━━━ Dataset records

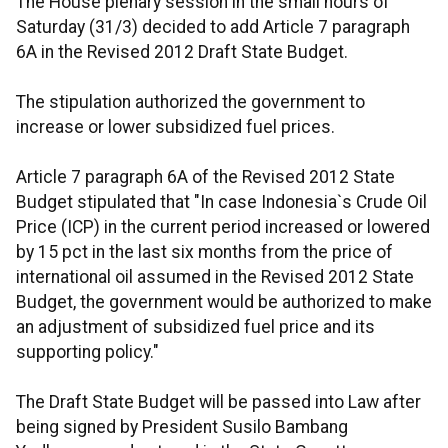
The House plenary session in the small hours of
Saturday (31/3) decided to add Article 7 paragraph
6A in the Revised 2012 Draft State Budget.
The stipulation authorized the government to
increase or lower subsidized fuel prices.
Article 7 paragraph 6A of the Revised 2012 State
Budget stipulated that "In case Indonesia`s Crude Oil
Price (ICP) in the current period increased or lowered
by 15 pct in the last six months from the price of
international oil assumed in the Revised 2012 State
Budget, the government would be authorized to make
an adjustment of subsidized fuel price and its
supporting policy."
The Draft State Budget will be passed into Law after
being signed by President Susilo Bambang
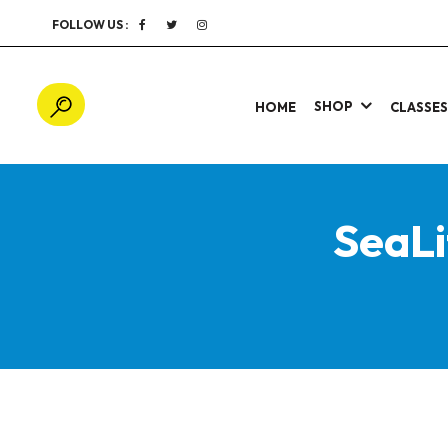
FOLLOW US :
SHOP
HOME
CLASSE
SeaLi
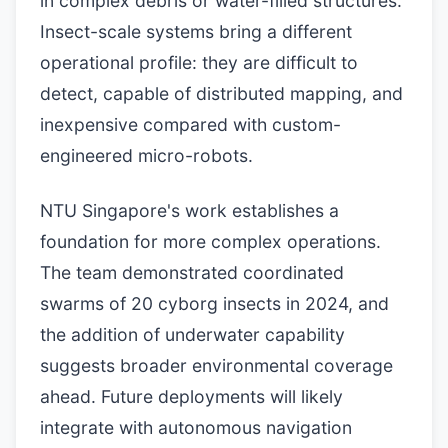
in complex debris or water-filled structures.
Insect-scale systems bring a different
operational profile: they are difficult to
detect, capable of distributed mapping, and
inexpensive compared with custom-
engineered micro-robots.
NTU Singapore's work establishes a
foundation for more complex operations.
The team demonstrated coordinated
swarms of 20 cyborg insects in 2024, and
the addition of underwater capability
suggests broader environmental coverage
ahead. Future deployments will likely
integrate with autonomous navigation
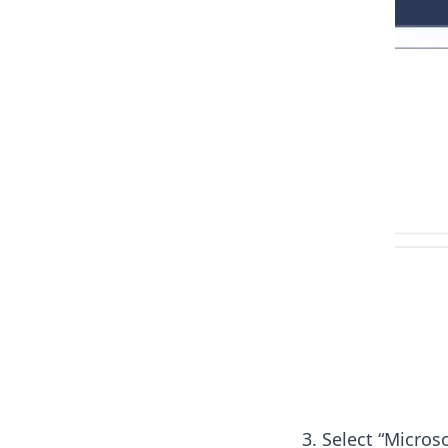
Select “Microso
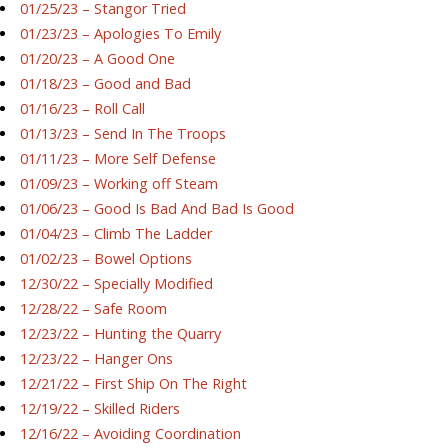
01/25/23 – Stangor Tried
01/23/23 – Apologies To Emily
01/20/23 – A Good One
01/18/23 – Good and Bad
01/16/23 – Roll Call
01/13/23 – Send In The Troops
01/11/23 – More Self Defense
01/09/23 – Working off Steam
01/06/23 – Good Is Bad And Bad Is Good
01/04/23 – Climb The Ladder
01/02/23 – Bowel Options
12/30/22 – Specially Modified
12/28/22 – Safe Room
12/23/22 – Hunting the Quarry
12/23/22 – Hanger Ons
12/21/22 – First Ship On The Right
12/19/22 – Skilled Riders
12/16/22 – Avoiding Coordination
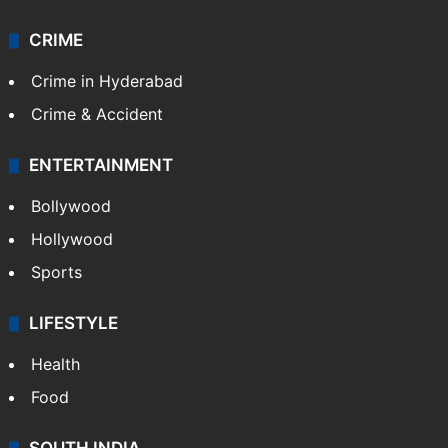
CRIME
Crime in Hyderabad
Crime & Accident
ENTERTAINMENT
Bollywood
Hollywood
Sports
LIFESTYLE
Health
Food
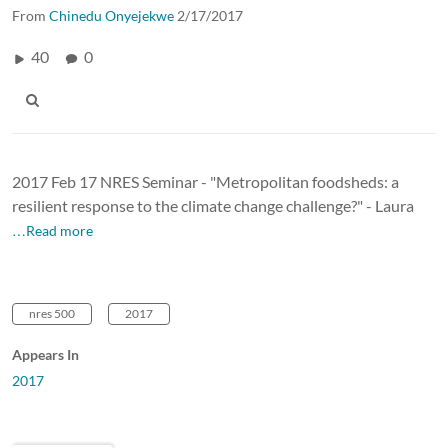
From
Chinedu Onyejekwe
2/17/2017
40
0
2017 Feb 17 NRES Seminar - "Metropolitan foodsheds: a
resilient response to the climate change challenge?" - Laura
…Read more
nres 500
2017
Appears In
2017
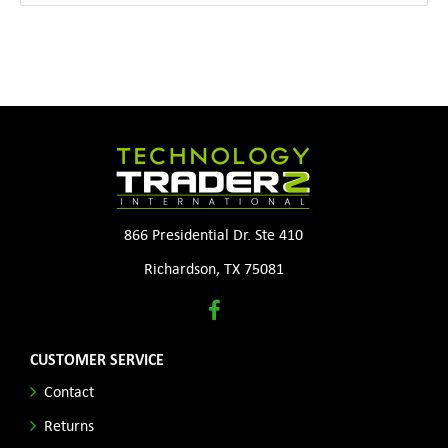
866 Presidential Dr. Ste 410
Richardson, TX 75081
CUSTOMER SERVICE
Contact
Returns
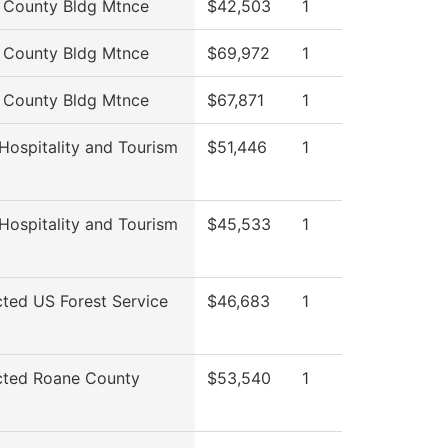
 County Bldg Mtnce
$42,503
1
 County Bldg Mtnce
$69,972
1
 County Bldg Mtnce
$67,871
1
 Hospitality and Tourism
$51,446
1
 Hospitality and Tourism
$45,533
1
cted US Forest Service
$46,683
1
icted Roane County
$53,540
1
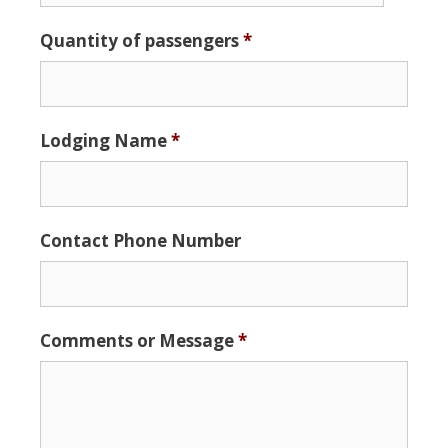
Date
Quantity of passengers
*
Format:
MM
slash
DD
Lodging Name
*
slash
YYYY
Contact Phone Number
Comments or Message
*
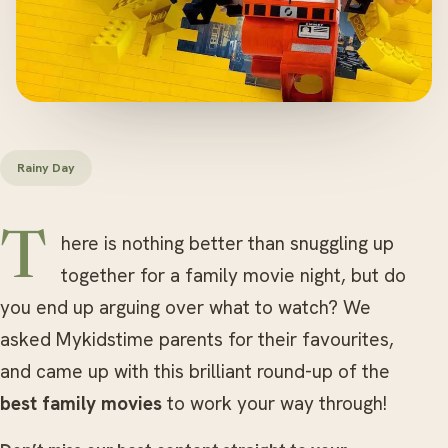
Rainy Day
There is nothing better than snuggling up
together for a family movie night, but do
you end up arguing over what to watch? We
asked Mykidstime parents for their favourites,
and came up with this brilliant round-up of the
best family movies
to work your way through!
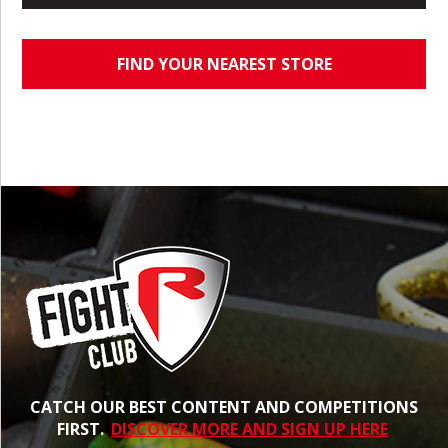
FIND YOUR NEAREST STORE
CATCH OUR BEST CONTENT AND COMPETITIONS
FIRST.
DISCOVER MORE AND SIGN UP HERE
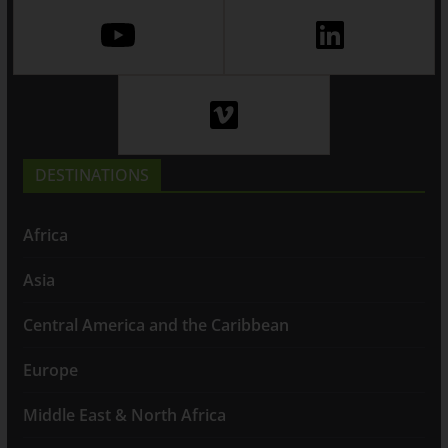
DESTINATIONS
Africa
Asia
Central America and the Caribbean
Europe
Middle East & North Africa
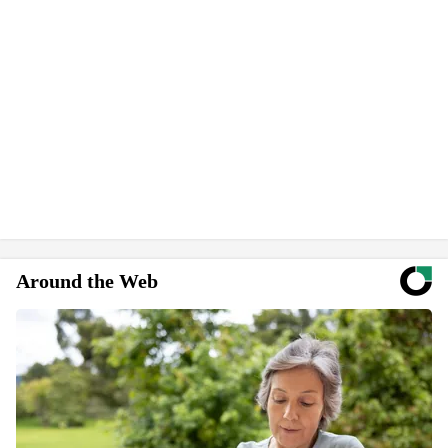
Around the Web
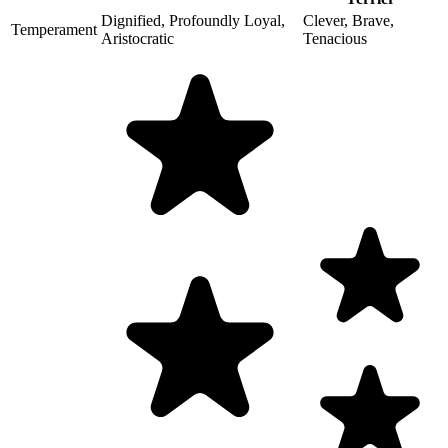
Dignified, Profoundly Loyal,
Clever, Brave,
Temperament
Aristocratic
Tenacious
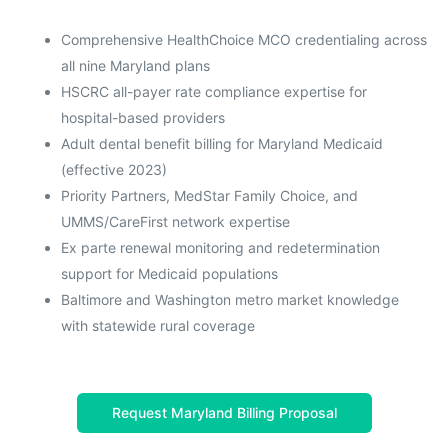
Comprehensive HealthChoice MCO credentialing across
all nine Maryland plans
HSCRC all-payer rate compliance expertise for
hospital-based providers
Adult dental benefit billing for Maryland Medicaid
(effective 2023)
Priority Partners, MedStar Family Choice, and
UMMS/CareFirst network expertise
Ex parte renewal monitoring and redetermination
support for Medicaid populations
Baltimore and Washington metro market knowledge
with statewide rural coverage
Request Maryland Billing Proposal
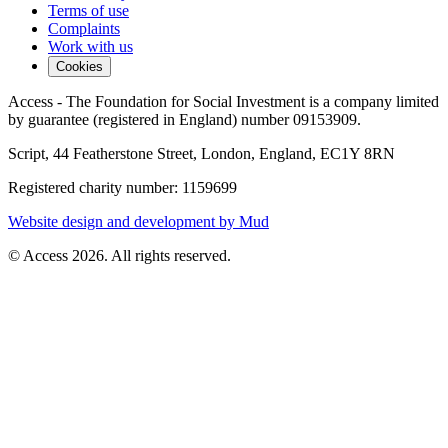
Terms of use
Complaints
Work with us
Cookies
Access - The Foundation for Social Investment is a company limited
by guarantee (registered in England) number 09153909.
Script, 44 Featherstone Street, London, England, EC1Y 8RN
Registered charity number: 1159699
Website design and development by Mud
© Access 2026. All rights reserved.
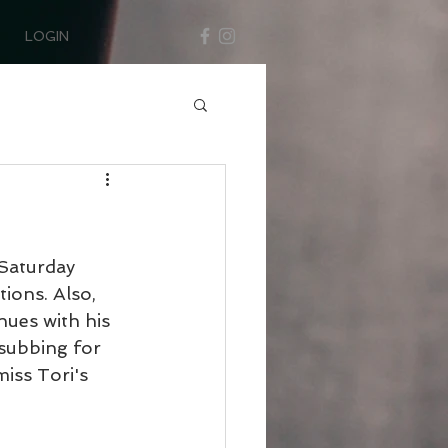
LOGIN
Saturday 
ions. Also, 
ues with his 
subbing for 
ss Tori's 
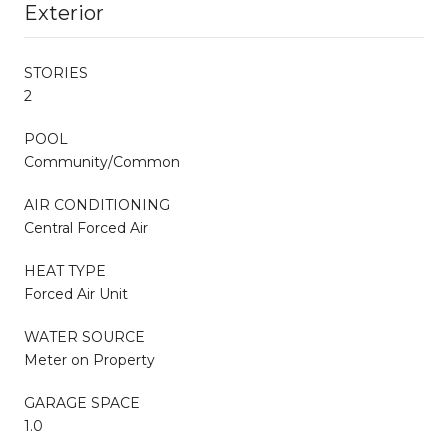
Exterior
STORIES
2
POOL
Community/Common
AIR CONDITIONING
Central Forced Air
HEAT TYPE
Forced Air Unit
WATER SOURCE
Meter on Property
GARAGE SPACE
1.0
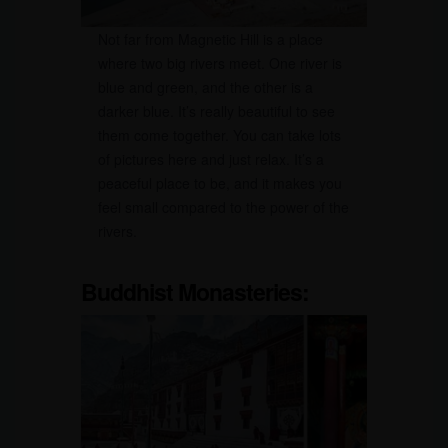
Not far from Magnetic Hill is a place
where two big rivers meet. One river is
blue and green, and the other is a
darker blue. It’s really beautiful to see
them come together. You can take lots
of pictures here and just relax. It’s a
peaceful place to be, and it makes you
feel small compared to the power of the
rivers.
Buddhist Monasteries:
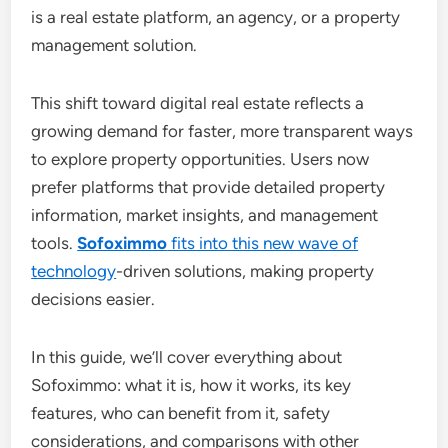
is a real estate platform, an agency, or a property
management solution.
This shift toward digital real estate reflects a
growing demand for faster, more transparent ways
to explore property opportunities. Users now
prefer platforms that provide detailed property
information, market insights, and management
tools.
Sofoximmo
fits into this new wave of
technology
-driven solutions, making property
decisions easier.
In this guide, we’ll cover everything about
Sofoximmo: what it is, how it works, its key
features, who can benefit from it, safety
considerations, and comparisons with other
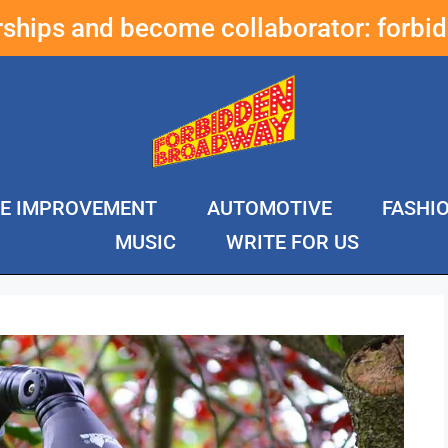
erships and become collaborator:
forbi
E IMPROVEMENT
AUTOMOTIVE
FASHI
MUSIC
WRITE FOR US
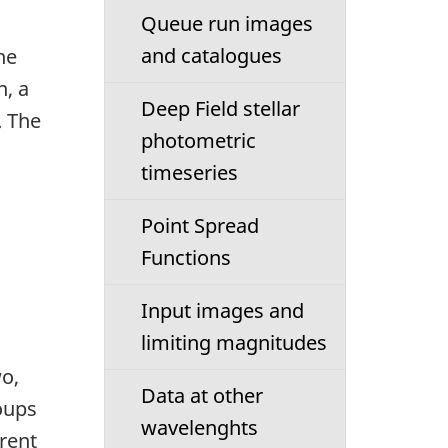
Queue run images
and catalogues
he
n, a
Deep Field stellar
. The
photometric
timeseries
Point Spread
Functions
Input images and
limiting magnitudes
wo,
Data at other
oups
wavelenghts
rent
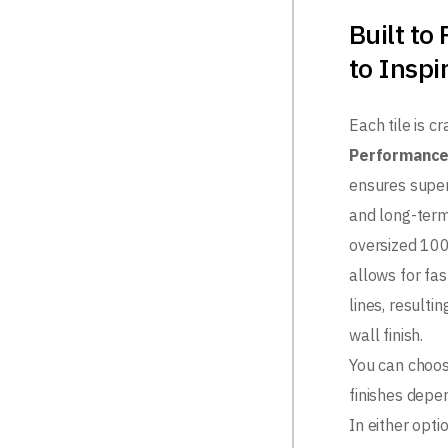
Built to
to Inspi
Each tile is c
Performance
ensures superi
and long-term 
oversized 1
allows for fa
lines, resulti
wall finish.
You can choo
finishes depe
In either opti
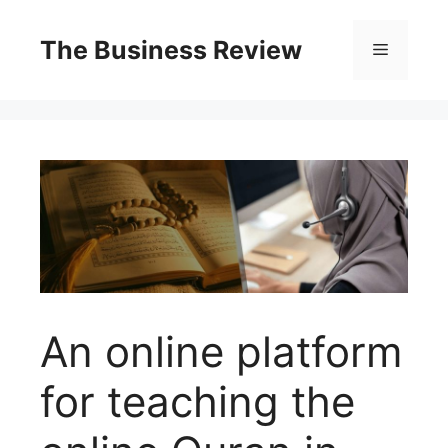
The Business Review
An online platform
for teaching the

━━━━━━

What you will do: The word "management" may occur in lines of the records. Report how many such lines there are, giving only the number.

Written solution: 2